I’m a bit late on this, but it’s still worth mentioning. Via the NY Times:
Traffic deaths in the United States declined last year, reaching the lowest level in more than a decade, the government reported Thursday. Some 41,059 people were killed in highway crashes, down by more than 1,600 from 2006. It was the fewest number of highway deaths in a year since 1994, when 40,716 people were killed.
You can’t attribute the entirety of the decline to reduced driving: law enforcement and vehicle safety both play important roles. But driving less and slower driving matter a lot too. So while I’ve complained that the recent gas price spike is mostly bad news, this definitely qualified as a silver lining:
Adrian Lund, president of the Insurance Institute for Highway Safety, said the sluggish economy was likely a factor in the declines. He predicted that the combination of a slowing economy and gas prices approaching $4 a gallon throughout the U.S. could lead to further reductions in highway deaths in 2008. Many states have reported double-digit drops in fatalities during the first part of this year.
Nice to hear.
But still: does anyone else find it appalling that more than 40,000 people die on American roads every year? Every time I see these figures, I’m shocked.
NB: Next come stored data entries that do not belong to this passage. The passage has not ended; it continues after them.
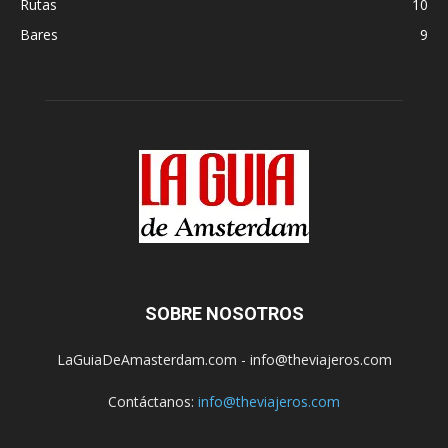
Rutas
10
Bares
9
SOBRE NOSOTROS
LaGuiaDeAmasterdam.com - info@theviajeros.com
Contáctanos:
info@theviajeros.com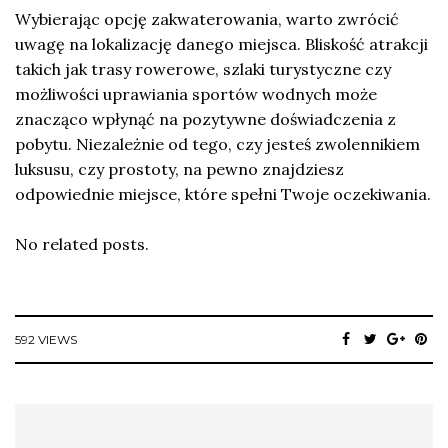
Wybierając opcję zakwaterowania, warto zwrócić
uwagę na lokalizację danego miejsca. Bliskość atrakcji
takich jak trasy rowerowe, szlaki turystyczne czy
możliwości uprawiania sportów wodnych może
znacząco wpłynąć na pozytywne doświadczenia z
pobytu. Niezależnie od tego, czy jesteś zwolennikiem
luksusu, czy prostoty, na pewno znajdziesz
odpowiednie miejsce, które spełni Twoje oczekiwania.
No related posts.
592 VIEWS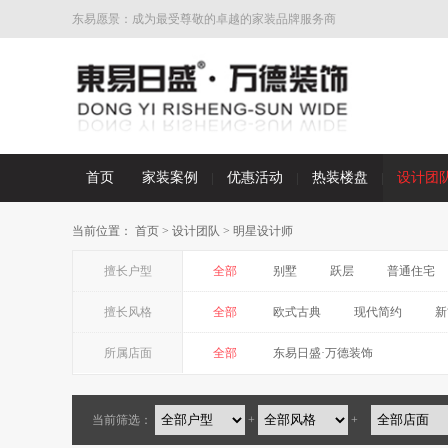
东易愿景：成为最受尊敬的卓越的家装品牌服务商
首页
家装案例
优惠活动
热装楼盘
设计团
当前位置：
首页
>
设计团队
>
明星设计师
擅长户型
全部
别墅
跃层
普通住宅
擅长风格
全部
欧式古典
现代简约
新
所属店面
全部
东易日盛·万德装饰
当前筛选：
+
+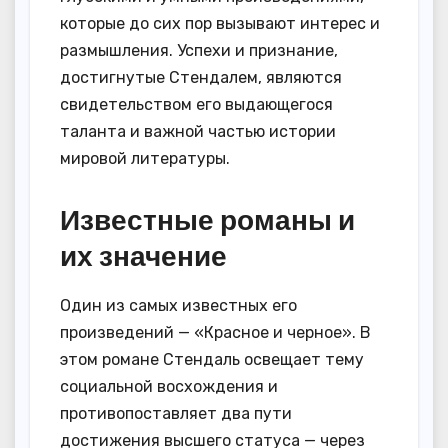
которые до сих пор вызывают интерес и
размышления. Успехи и признание,
достигнутые Стендалем, являются
свидетельством его выдающегося
таланта и важной частью истории
мировой литературы.
Известные романы и
их значение
Один из самых известных его
произведений — «Красное и черное». В
этом романе Стендаль освещает тему
социальной восхождения и
противопоставляет два пути
достижения высшего статуса — через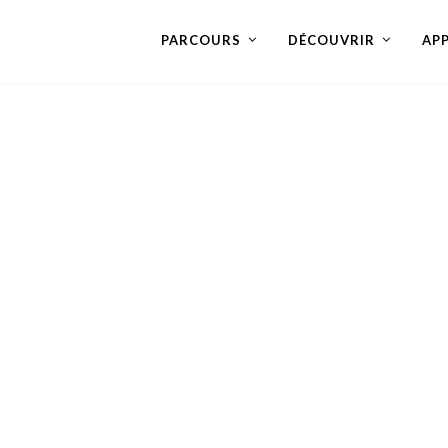
PARCOURS
DÉCOUVRIR
AP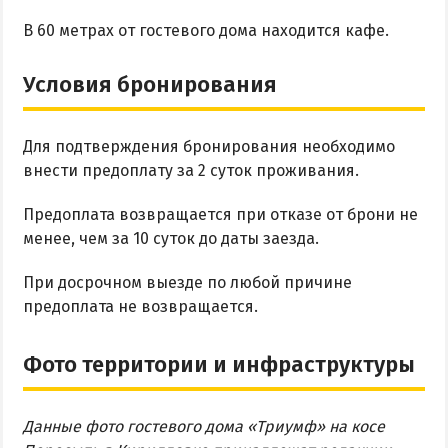
В 60 метрах от гостевого дома находится кафе.
Условия бронирования
Для подтверждения бронирования необходимо
внести предоплату за 2 суток проживания.
Предоплата возвращается при отказе от брони не
менее, чем за 10 суток до даты заезда.
При досрочном выезде по любой причине
предоплата не возвращается.
Фото территории и инфраструктуры
Данные фото гостевого дома «Триумф» на косе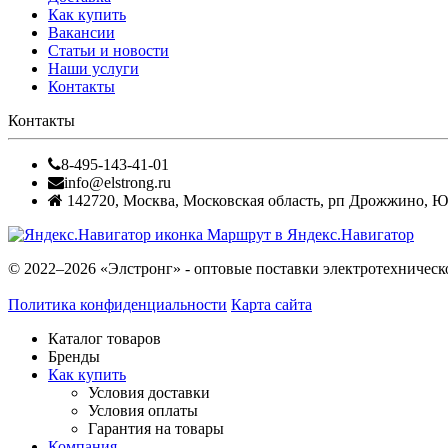
Как купить
Вакансии
Статьи и новости
Наши услуги
Контакты
Контакты
8-495-143-41-01
info@elstrong.ru
142720
,
Москва
,
Московская область, рп Дрожжино, Южн
Маршрут в Яндекс.Навигатор
© 2022–2026 «Элстронг» - оптовые поставки электротехническ
Политика конфиденциальности
Карта сайта
Каталог товаров
Бренды
Как купить
Условия доставки
Условия оплаты
Гарантия на товары
Компания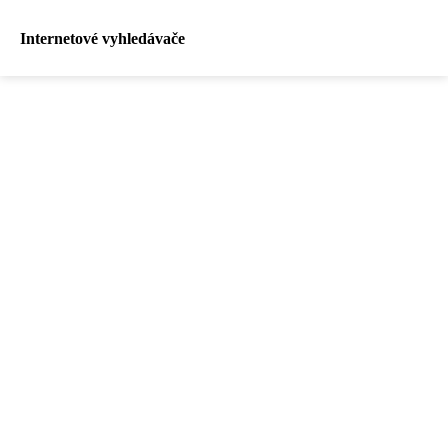
Internetové vyhledávače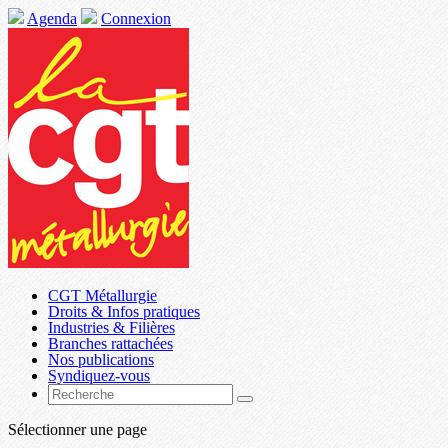
Agenda
Connexion
CGT Métallurgie
Droits & Infos pratiques
Industries & Filières
Branches rattachées
Nos publications
Syndiquez-vous
Sélectionner une page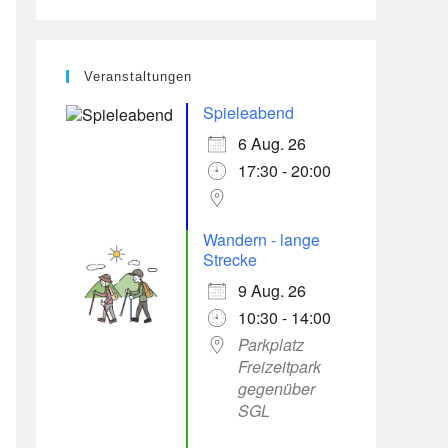
Veranstaltungen
Spieleabend
6 Aug. 26
17:30 - 20:00
Office 365
Outlook Live
Wandern - lange
Strecke
9 Aug. 26
10:30 - 14:00
Parkplatz
Freizeitpark
gegenüber
SGL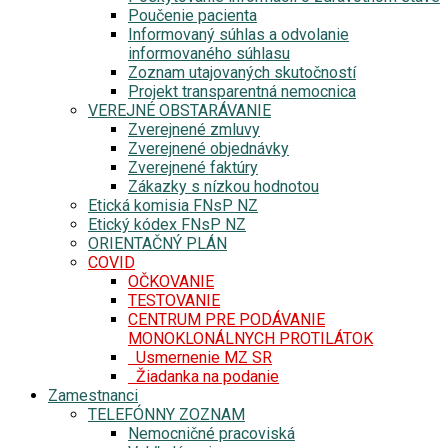
Poučenie pacienta
Informovaný súhlas a odvolanie
informovaného súhlasu
Zoznam utajovaných skutočností
Projekt transparentná nemocnica
VEREJNÉ OBSTARÁVANIE
Zverejnené zmluvy
Zverejnené objednávky
Zverejnené faktúry
Zákazky s nízkou hodnotou
Etická komisia FNsP NZ
Etický kódex FNsP NZ
ORIENTAČNÝ PLÁN
COVID
OČKOVANIE
TESTOVANIE
CENTRUM PRE PODÁVANIE
MONOKLONÁLNYCH PROTILÁTOK
Usmernenie MZ SR
Žiadanka na podanie
Zamestnanci
TELEFÓNNY ZOZNAM
Nemocničné pracoviská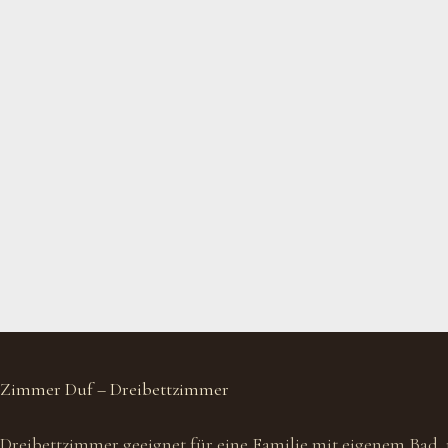
Zimmer Duf – Dreibettzimmer
Dreibettzimmer geeignet für eine Familie mit eigenem Bad, m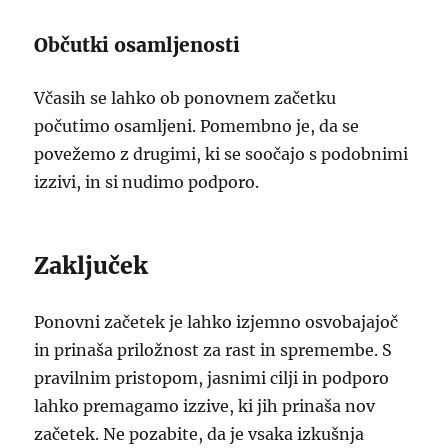
Občutki osamljenosti
Včasih se lahko ob ponovnem začetku
počutimo osamljeni. Pomembno je, da se
povežemo z drugimi, ki se soočajo s podobnimi
izzivi, in si nudimo podporo.
Zaključek
Ponovni začetek je lahko izjemno osvobajajoč
in prinaša priložnost za rast in spremembe. S
pravilnim pristopom, jasnimi cilji in podporo
lahko premagamo izzive, ki jih prinaša nov
začetek. Ne pozabite, da je vsaka izkušnja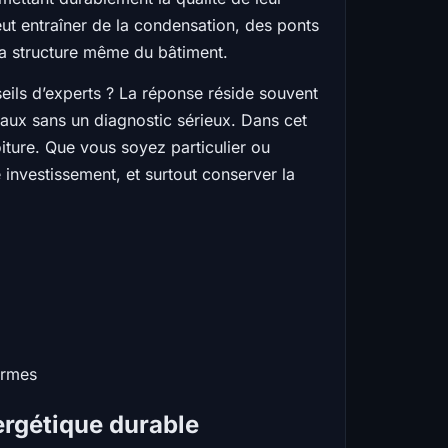
peut entraîner de la condensation, des ponts
la structure même du bâtiment.
nseils d’experts ? La réponse réside souvent
vaux sans un diagnostic sérieux. Dans cet
oiture. Que vous soyez particulier ou
 investissement, et surtout conserver la
ormes
ergétique durable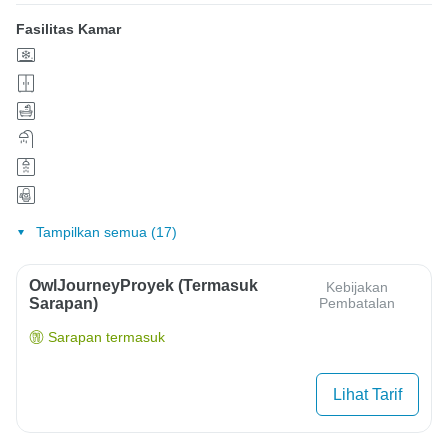
Fasilitas Kamar
Tampilkan semua (17)
OwlJourneyProyek (Termasuk
Kebijakan
Sarapan)
Pembatalan
Sarapan termasuk
Lihat Tarif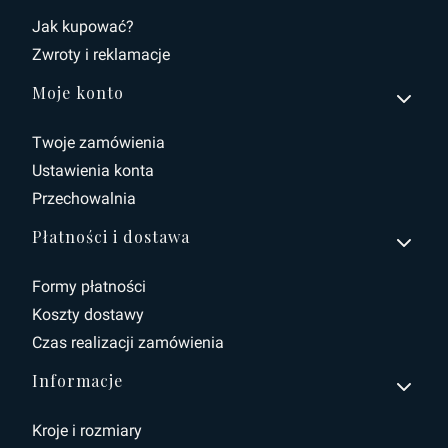
Jak kupować?
Zwroty i reklamacje
Moje konto
Twoje zamówienia
Ustawienia konta
Przechowalnia
Płatności i dostawa
Formy płatności
Koszty dostawy
Czas realizacji zamówienia
Informacje
Kroje i rozmiary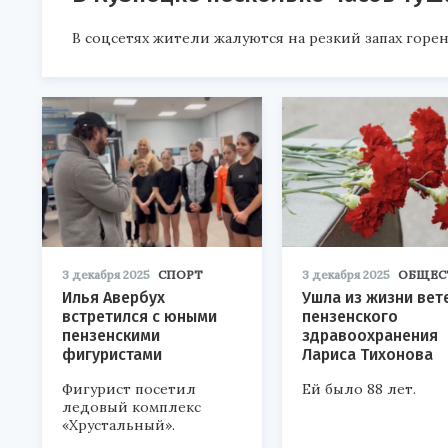
В соцсетях жители жалуются на резкий запах горен
3 декабря 2025
СПОРТ
3 декабря 2025
ОБЩЕС
Илья Авербух
Ушла из жизни вет
встретился с юными
пензенского
пензенскими
здравоохранения
фигуристами
Лариса Тихонова
Фигурист посетил
Ей было 88 лет.
ледовый комплекс
«Хрустальный».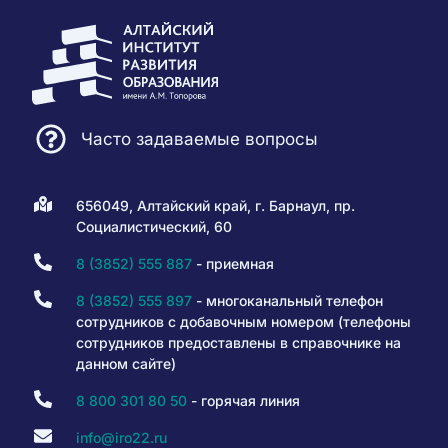
Часто задаваемые вопросы
656049, Алтайский край, г. Барнаул, пр.
Социалистический, 60
8 (3852) 555 887
- приемная
8 (3852) 555 897
- многоканальный телефон
сотрудников с добавочным номером (телефоны
сотрудников предоставлены в справочнике на
данном сайте)
8 800 301 80 50
- горячая линия
info@iro22.ru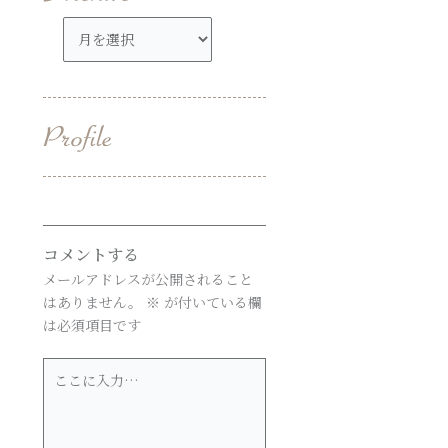
ア
ー
カ
イ
ブ
コメントする
メールアドレスが公開されること
はありません。
※
が付いている欄
は必須項目です
こ
こ
に
入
A single year of driving yields 10 times as many American dead as five years of war in Iraq.
Iain
Americans kill each other far faster than terrorists can. (Not that I support or like terrorist activity but at least get some prospective.)I haven’t any data to back it up but I heard that as a result of 911, Americans started driving cross country because they were scared of flying / terrorist attacks. But more people died in car crashes because of the extra car travel the next year than died in 911? (No disrepect intended to the people who suffered.) Is anyone able to confirm it?In Australia, population 21M people we kill over 1600/yr. We have killed 175,000 on the roads since records started in 1925. WW1, WW2, Korea and Vietnam only killed about 89,850 Australians in total. So we have killed twice as many on the roads as our war time enemies. I do find that appalling, some of them were my friends. I always riden a bicycle when possible and don’t drive much anymore. Good luck with changing America away from the car culture.
robert wallis
Instead of blaming our “car culture”, we should blame the civil engineering and transportation engineering professions for their professional negligence. I cannot understand why people do not hold them accoutable. Our transportation system kills because of poor design. Streets and highways could be designed as a safe place. They could be designed to reflect the reality that many of those who use them are driving drunk or drugged.
Wes Gallaugher
I very much disagree with Mr Wallis’s unprofessional comment in blaming transportation engineering for “professional negligence”. Of the billions of road and highway intersections and the millions of miles of roads, maybe two or three percent of these need some significant safety fixes. This does not compare to the 15 to 20% of idiots or drunks that get behind the wheel of a vehicle that are the primary cause of accidents. How in the world could one design a highway to be safe for a drunk driver, and if we could do such a thing, who would be willing to pay for such an outlandish design.
morgan
IAIN,On August 5th of this year on the Diane Rehm show, Daniel Gardner, Canadian journalist and the author of “The Science of Fear”, talked about the impact of travel-mode switching following 911. One could also read his book.
morgan
IAIN,On August 5th of this year on the Diane Rehm show, Daniel Gardner, Canadian journalist and the author of “The Science of Fear”, talked about the impact of travel-mode switching following 911. One could also read his book.